* _Task requirements_
Look below for the line with "the family business", then give it again exactly, along with every line that comes after it, the final line included.

-------- Supplied information --------

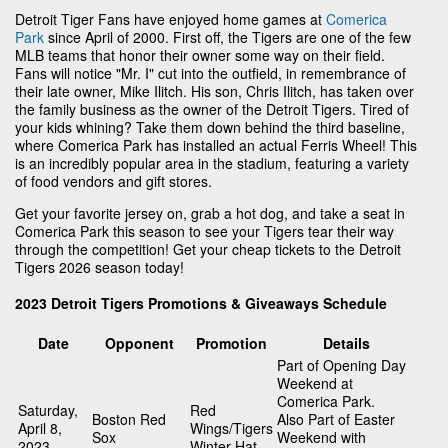
Detroit Tiger Fans have enjoyed home games at
Comerica
Park
since April of 2000. First off, the Tigers are one of the few
MLB teams that honor their owner some way on their field.
Fans will notice "Mr. I" cut into the outfield, in remembrance of
their late owner, Mike Ilitch. His son, Chris Ilitch, has taken over
the family business as the owner of the Detroit Tigers. Tired of
your kids whining? Take them down behind the third baseline,
where Comerica Park has installed an actual Ferris Wheel! This
is an incredibly popular area in the stadium, featuring a variety
of food vendors and gift stores.
Get your favorite jersey on, grab a hot dog, and take a seat in
Comerica Park this season to see your Tigers tear their way
through the competition! Get your cheap tickets to the Detroit
Tigers 2026 season today!
2023 Detroit Tigers Promotions & Giveaways Schedule
Date
Opponent
Promotion
Details
Part of Opening Day
Weekend at
Comerica Park.
Saturday,
Red
Boston Red
Also Part of Easter
April 8,
Wings/Tigers
Sox
Weekend with
2023
Winter Hat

--------

* _Result of the exercise_
the family business as the owner of the Detroit Tigers. Tired of
your kids whining? Take them down behind the third baseline,
where Comerica Park has installed an actual Ferris Wheel! This
is an incredibly popular area in the stadium, featuring a variety
of food vendors and gift stores.
Get your favorite jersey on, grab a hot dog, and take a seat in
Comerica Park this season to see your Tigers tear their way
through the competition! Get your cheap tickets to the Detroit
Tigers 2026 season today!
2023 Detroit Tigers Promotions & Giveaways Schedule
Date
Opponent
Promotion
Details
Part of Opening Day
Weekend at
Comerica Park.
Saturday,
Red
Boston Red
Also Part of Easter
April 8,
Wings/Tigers
Sox
Weekend with
2023
Winter Hat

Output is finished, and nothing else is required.